The theater premiered a number of operas, including Erkel’s Bank-ban (1954), Laputin’s Masquerade (1956), Kas’ianov’s Ermak (1957) Janáček’s Her Step-daughter (1958), Magidenko’s The Road (1959), and Lazarev’s The Bedbug (1963). Among the ballets staged for the first time in the USSR are Morozov’s Doctor Aibolit (1947; State Prize of the USSR, 1948), Korchmarev’s The Little Scarlet Flower (1949), and Savel’ev’s Aladdin and the Magic Lamp (1956). The theater’s leading artists include the singers A. F. Krivchenia, V. P. Arkanov, V. I. Sorochinskii, M. G. Kiselev, V. Ia. Kirsanov, and L. V. Miasnikova and the ballet soloists V. V. Iuvacheva, R. L. Cherekhovskii, F. L. Cherekhovskii, M. M. Lentiaeva, and A. A. Belova. In 1963 the Novosibirsk Theater of Opera and Ballet received the title “academic theater.”
The theater’s best opera productions have been Mussorgsky’s Boris Godunov (1948; new production, 1962) and Khovanshchina (1952), Tchaikovsky’s Mazeppa (1949) and The Queen of Spades (1969), Glinka’s Ruslan and Liudmila (1951), Dzerzhinskii’s The Quiet Don (1951), Meitus’ The Young Guard (1952), Verdi’s Il Trovatore (1955), Khrennikov’s Into the Storm (1957), Mozart’s Don Giovanni (1963) and G. Ivanov’s Alka’s Song (1967).
Among the theater’s most outstanding ballet productions have been Tchaikovsky’s The Sleeping Beauty (1952), Swan Lake (third staging, 1955), and The Nutcracker (second staging, 1961); Prokofiev’s The Stone Flower (1959), Cinderella (1964), and Romeo and Juliet (1965; second staging, 1972); Asafev’s The Flames of Paris (1971); and Shchedrin’s Anna Karenina (1973).
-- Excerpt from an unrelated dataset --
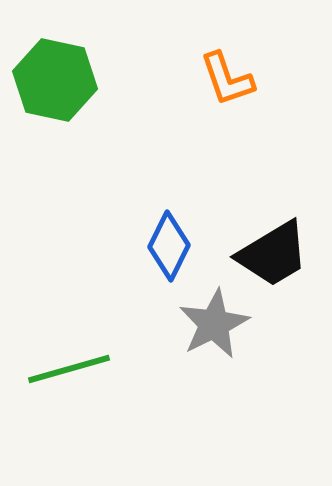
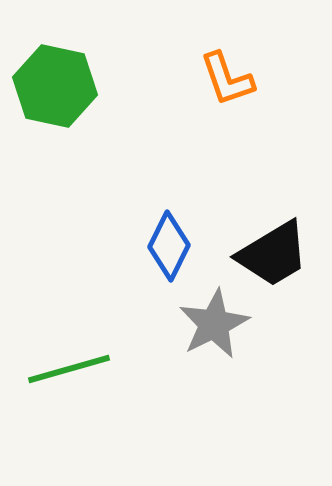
green hexagon: moved 6 px down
In 1974 the members of the theater troupe included the singers People’s Artist of the USSR L. B. Miasnikova, Honored Artists of the RSFSR A. Ia. Levitskii, V. G. Egudin, N. T. Dmitrienko, Z. Z. Didenko, A. M. Gracheva, N. I. Logutenko, P. A. Ul’ianova, G. S. Chizhova, A. G. Zhukov, S. P. Vakh, and I. M. Kruglov and the ballet soloists People’s Artist of the USSR L. I. Krupenina, Honored Artists of the RSFSR Iu. V. Grevtsov, F. G. Kaidani, G. D. Rykhlov, and L. A. Guseva. The principal conductor in 1974 was People’s Artist of the RSFSR I. A. Zak; the principal director, V. V. Bagratuni; the principal choreographer, A. A. Dement’ev; the principal chorus master, Honored Artist of the RSFSR E. P. Gorbenko; and the principal artist (set designer), Honored Art Worker of the RSFSR A. I. Morozov. The theater has toured the major cities of the Soviet Union and has performed several times in Moscow. The ballet troupe has been on tour in Egypt, Japan, France, Hungary, and Australia.